§ **Problem to solve**: Check the listing that follows and work out how many lines include "Khuê". The reply is that number alone.

§ **Data for this exercise**:
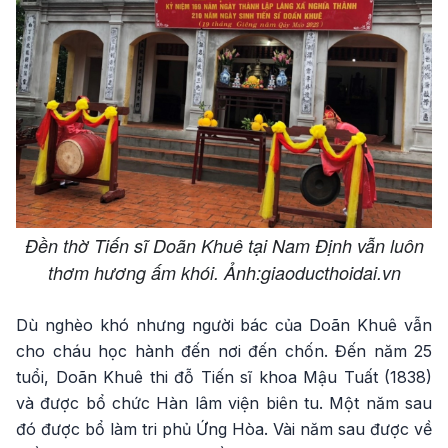
Đền thờ Tiến sĩ Doãn Khuê tại Nam Định vẫn luôn
thơm hương ấm khói. Ảnh:giaoducthoidai.vn
Dù nghèo khó nhưng người bác của Doãn Khuê vẫn
cho cháu học hành đến nơi đến chốn. Đến năm 25
tuổi, Doãn Khuê thi đỗ Tiến sĩ khoa Mậu Tuất (1838)
và được bổ chức Hàn lâm viện biên tu. Một năm sau
đó được bổ làm tri phủ Ứng Hòa. Vài năm sau được về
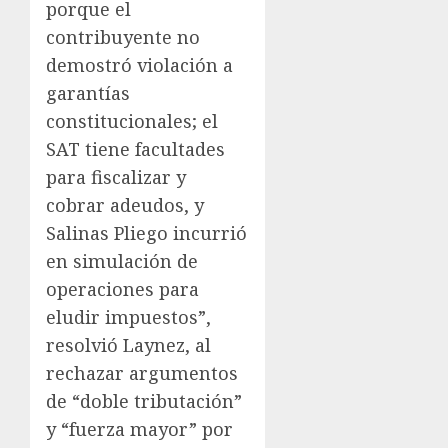
porque el
contribuyente no
demostró violación a
garantías
constitucionales; el
SAT tiene facultades
para fiscalizar y
cobrar adeudos, y
Salinas Pliego incurrió
en simulación de
operaciones para
eludir impuestos”,
resolvió Laynez, al
rechazar argumentos
de “doble tributación”
y “fuerza mayor” por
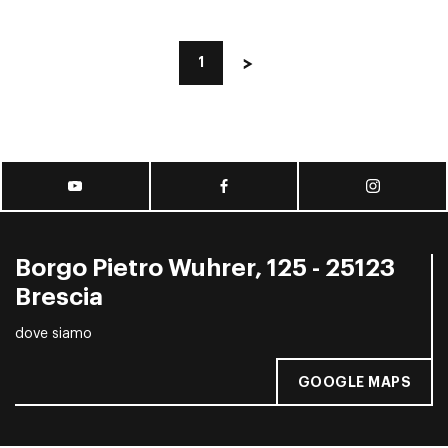
1
Borgo Pietro Wuhrer, 125 - 25123
Brescia
dove siamo
GOOGLE MAPS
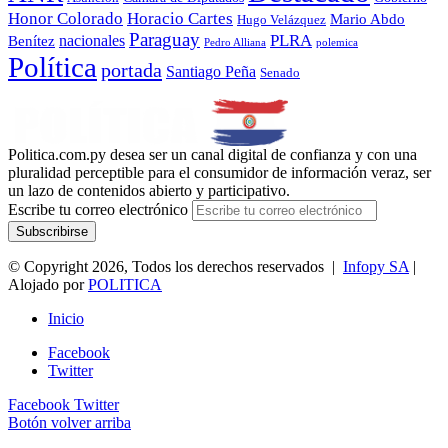
Honor Colorado
Horacio Cartes
Mario Abdo
Hugo Velázquez
Paraguay
PLRA
Benítez
nacionales
polemica
Pedro Alliana
Política
portada
Santiago Peña
Senado
Politica.com.py desea ser un canal digital de confianza y con una
pluralidad perceptible para el consumidor de información veraz, ser
un lazo de contenidos abierto y participativo.
Escribe tu correo electrónico
© Copyright 2026, Todos los derechos reservados |
Infopy SA
|
Alojado por
POLITICA
Inicio
Facebook
Twitter
Facebook
Twitter
Botón volver arriba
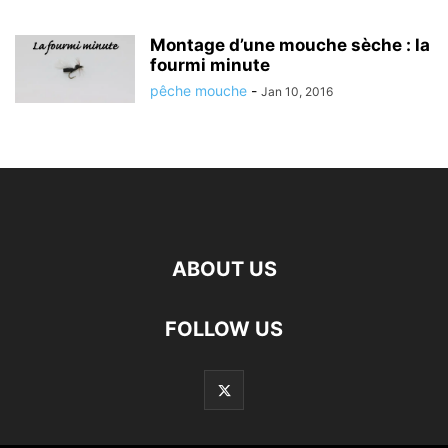
Montage d’une mouche sèche : la
fourmi minute
pêche mouche
-
Jan 10, 2016
ABOUT US
FOLLOW US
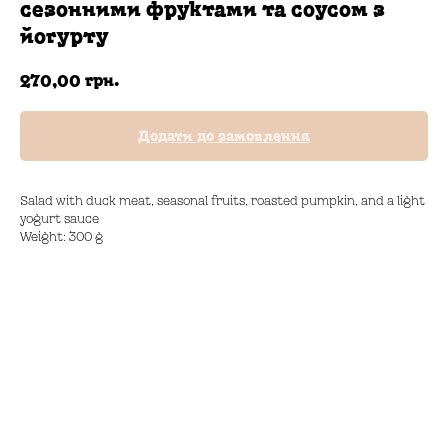
сезонними фруктами та соусом з
йогурту
грн.
270,00
Додати до замовлення
Salad with duck meat, seasonal fruits, roasted pumpkin, and a light
yogurt sauce
Weight: 300 g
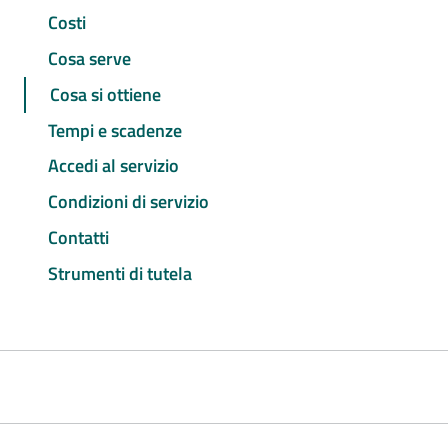
Costi
Cosa serve
Cosa si ottiene
Tempi e scadenze
Accedi al servizio
Condizioni di servizio
Contatti
Strumenti di tutela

§ **Result for this task**: 3